Former SAA CEO Khaya Ngqula. Picture: SUNDAY TIMES
Former SAA CEO Khaya Ngqula. Picture: SUNDAY TIMES

SOUTH African Airways’ (SAA’s) battle to recover millions of rand from former CE Khaya Ngqula received a boost yesterday when his appeal was struck off the roll by the Supreme Court of Appeal.

However, the judgment also gave a lifeline to Mr Ngqula’s argument that SAA was precluded from recovering the money because it brought its claims too late. The judgment said this was not an issue that was necessary for the appeal court to decide.

SAA issued two summonses against Mr Ngqula in 2010. In one, the airline claimed payment of more than R26.4m for alleged breaches of Mr Ngqula’s fiduciary duties. In the other, it demanded $3,4m relating to a sponsorship agreement with Argentinian golfer Angel Cabrera, which SAA said Mr Ngqula was not authorised to spend.

SAA’s summons, issued from the South Gauteng high court in Johannesburg, came soon before the claims would have become prescribed — the first summons was a matter of a few months and the second, less than a week.
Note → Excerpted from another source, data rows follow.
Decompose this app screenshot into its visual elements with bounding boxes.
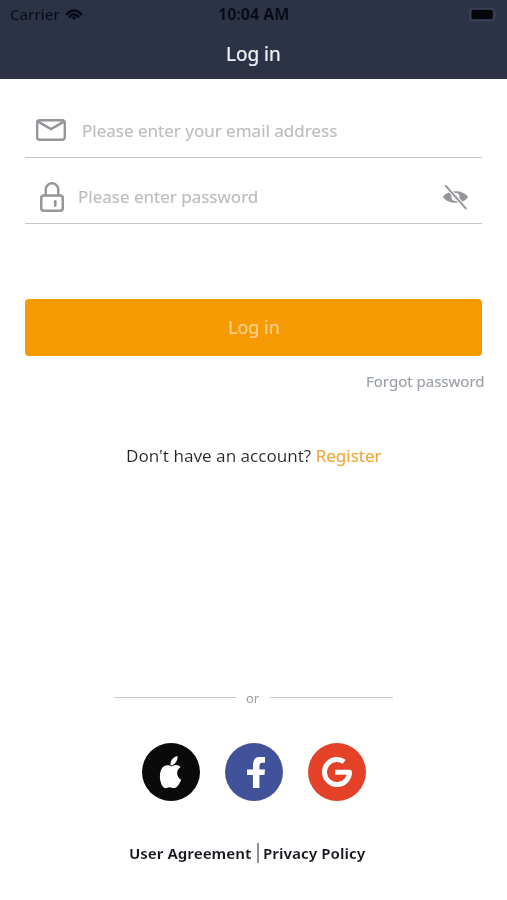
- staticText: Please enter your email address: [82, 119, 338, 142]
- staticText: Privacy Policy: [263, 843, 366, 863]
- button[interactable]: Sign in with Facebook: [225, 743, 283, 801]
- staticText: Please enter password: [78, 185, 259, 208]
- button[interactable]: Privacy Policy: [263, 843, 366, 863]
- button[interactable]: Forgot password: [366, 371, 485, 391]
- staticText: Carrier: [10, 4, 60, 24]
- staticText: User Agreement: [129, 843, 252, 863]
- button[interactable]: User Agreement: [129, 843, 252, 863]
- staticText: Forgot password: [366, 371, 485, 391]
- button[interactable]: Show password: [438, 180, 472, 214]
- staticText: Don't have an account? Register: [126, 444, 382, 467]
- button[interactable]: Don't have an account? Register: [126, 444, 382, 467]
- button[interactable]: Sign in with Google: [308, 743, 366, 801]
- staticText: 10:04 AM: [218, 3, 290, 25]
- staticText: or: [246, 689, 260, 706]
- staticText: Log in: [226, 41, 281, 67]
- button[interactable]: Log in: [25, 299, 482, 356]
- button[interactable]: Sign in with Apple: [142, 743, 200, 801]
- staticText: Log in: [228, 315, 280, 340]
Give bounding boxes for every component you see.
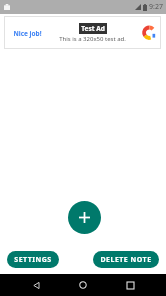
staticText: SETTINGS <box>14 255 52 265</box>
staticText: DELETE NOTE <box>100 255 152 265</box>
button[interactable]: DELETE NOTE <box>93 251 159 268</box>
staticText: 9:27 <box>149 2 163 12</box>
button[interactable]: Recents <box>119 274 141 296</box>
button[interactable]: Home <box>72 274 94 296</box>
staticText: Nice job! <box>13 29 42 38</box>
staticText: Test Ad <box>81 24 105 33</box>
button[interactable]: SETTINGS <box>7 251 59 268</box>
button[interactable]: Back <box>25 274 47 296</box>
staticText: This is a 320x50 test ad. <box>59 35 126 43</box>
button[interactable]: Add note <box>68 201 101 234</box>
button[interactable]: Nice job! <box>4 16 161 49</box>
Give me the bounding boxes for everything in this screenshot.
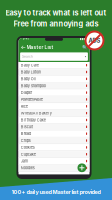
button[interactable]: Add item (78, 163, 86, 172)
button[interactable]: Diaper (18, 89, 90, 96)
button[interactable]: Cookies (18, 144, 90, 151)
staticText: 100+ daily used Master list provided (12, 189, 100, 195)
staticText: Cookies (21, 145, 35, 150)
staticText: Powder/Paste (21, 97, 43, 102)
staticText: Free from annoying ads (14, 19, 98, 28)
button[interactable]: Wheat/All Bakery (18, 110, 90, 117)
button[interactable]: Birthday Cake (18, 117, 90, 124)
button[interactable]: Baby Shampoo (18, 83, 90, 89)
staticText: Easy to track what is left out (6, 8, 106, 17)
button[interactable]: Chips (18, 137, 90, 144)
staticText: Baby Care (21, 63, 39, 68)
button[interactable]: Jam (18, 158, 90, 165)
button[interactable]: Back (20, 43, 26, 51)
button[interactable]: Baby Oil (18, 76, 90, 82)
staticText: Baby Shampoo (21, 83, 46, 88)
staticText: Biscuit (21, 124, 33, 129)
staticText: Master List (26, 44, 54, 50)
staticText: Chips (21, 138, 31, 143)
button[interactable]: Noodles (18, 165, 90, 172)
button[interactable]: Cupcake (18, 151, 90, 158)
staticText: ▮▮▮ (80, 37, 86, 40)
staticText: Jam (21, 159, 28, 163)
staticText: Cupcake (21, 152, 36, 157)
button[interactable]: Search (82, 43, 88, 51)
staticText: Diaper (21, 90, 32, 95)
staticText: Baby Lotion (21, 70, 41, 74)
staticText: 🔍 (82, 44, 88, 50)
button[interactable]: Search (18, 52, 90, 62)
staticText: Bread (21, 131, 31, 136)
staticText: ADS (88, 37, 100, 44)
button[interactable]: Bread (18, 130, 90, 137)
button[interactable]: Baby Lotion (18, 69, 90, 76)
staticText: ← (20, 44, 26, 51)
button[interactable]: Powder/Paste (18, 96, 90, 103)
staticText: Baby Oil (21, 76, 36, 81)
button[interactable]: Rice (18, 103, 90, 110)
staticText: Rice (21, 104, 28, 109)
staticText: Wheat/All Bakery (21, 111, 52, 116)
button[interactable]: Biscuit (18, 124, 90, 130)
staticText: Noodles (21, 166, 35, 170)
staticText: Search (22, 55, 33, 59)
staticText: 9:41 (22, 37, 28, 41)
button[interactable]: Baby Care (18, 62, 90, 69)
staticText: Birthday Cake (21, 118, 46, 122)
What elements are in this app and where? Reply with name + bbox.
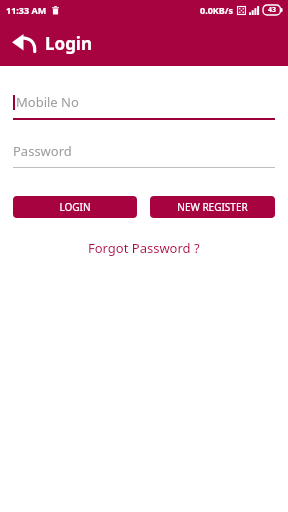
staticText: Forgot Password ?	[88, 239, 200, 257]
staticText: NEW REGISTER	[177, 200, 248, 214]
staticText: 43	[268, 5, 277, 15]
staticText: Password	[13, 142, 72, 160]
button[interactable]: Password	[0, 142, 288, 168]
button[interactable]: Mobile No	[0, 93, 288, 120]
staticText: LOGIN	[59, 200, 91, 214]
staticText: Login	[45, 32, 93, 55]
button[interactable]: LOGIN	[13, 196, 137, 218]
staticText: 0.0KB/s	[200, 4, 234, 16]
staticText: Mobile No	[16, 93, 79, 111]
button[interactable]: Back	[6, 26, 40, 60]
button[interactable]: Forgot Password ?	[78, 235, 210, 261]
button[interactable]: NEW REGISTER	[150, 196, 275, 218]
staticText: 11:33 AM	[6, 4, 47, 16]
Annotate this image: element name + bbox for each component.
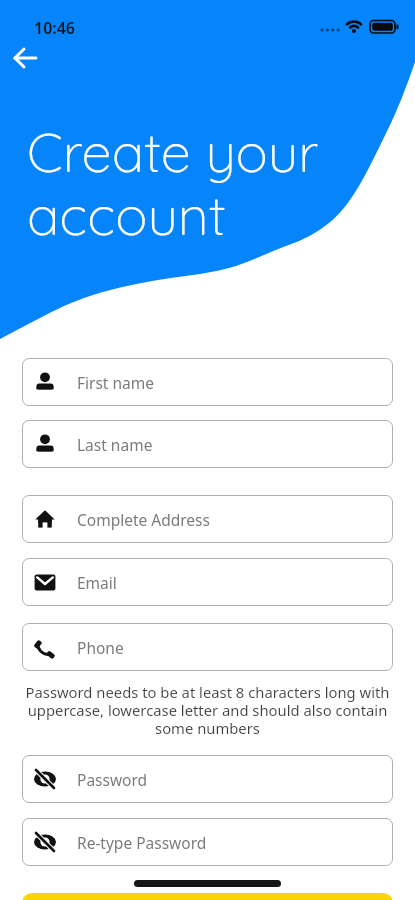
- button[interactable]: First name: [22, 358, 393, 406]
- button[interactable]: Password: [22, 755, 393, 803]
- staticText: 10:46: [34, 17, 76, 39]
- button[interactable]: Complete Address: [22, 495, 393, 543]
- button[interactable]: Phone: [22, 623, 393, 671]
- staticText: Last name: [77, 434, 153, 455]
- staticText: Re-type Password: [77, 832, 207, 853]
- staticText: Password needs to be at least 8 characte…: [12, 682, 403, 738]
- staticText: Email: [77, 572, 117, 593]
- button[interactable]: [22, 893, 393, 900]
- staticText: First name: [77, 372, 155, 393]
- staticText: Phone: [77, 637, 124, 658]
- staticText: Create your account: [27, 118, 319, 249]
- button[interactable]: Email: [22, 558, 393, 606]
- button[interactable]: [8, 40, 44, 76]
- button[interactable]: Re-type Password: [22, 818, 393, 866]
- staticText: Password: [77, 769, 148, 790]
- button[interactable]: Last name: [22, 420, 393, 468]
- staticText: Complete Address: [77, 509, 210, 530]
The Prescription Act says if claims like SAA’s are not made within three years of the debt arising, they fall away.

Mr Ngqula objected to the jurisdiction of the South Gauteng High Court, saying in terms of his employment contract, only the North Gauteng High Court in Pretoria could hear SAA’s claims.

The Supreme Court of Appeal said this was a "purely dilatory and tactical" move on Mr Ngqula’s part because he was hoping that, by making SAA start all over again at the Pretoria court, he would then be able to rely on prescription to get the claims thrown out.

But before Mr Ngqula’s objections were heard by the Johannesburg court, SAA applied for the cases to be "removed" or transferred to Pretoria. The application was granted by the Johannesburg court and it ordered the transfer.

Mr Ngqula then appealed to the Supreme Court of Appeal. But in yesterday’s judgment, Judge Jonathan Heher said the order was not appealable.

Judge Heher said Mr Ngqula used the appeal "in an attempt to avoid a determination of the merits" and said that the high court’s order was a "procedural mechanism incidental and preparatory to" the main dispute.

"I conclude that a removal … has none of the characteristics of an appealable order," he said.

But he added that it was not necessary for the appeal court to decide whether the "transfer may be properly treated as if it were the commencement of a fresh action".

This means it is still open to Mr Ngqula to argue, when the claims are heard by the North Gauteng High Court, that they are fresh claims and have therefore prescribed.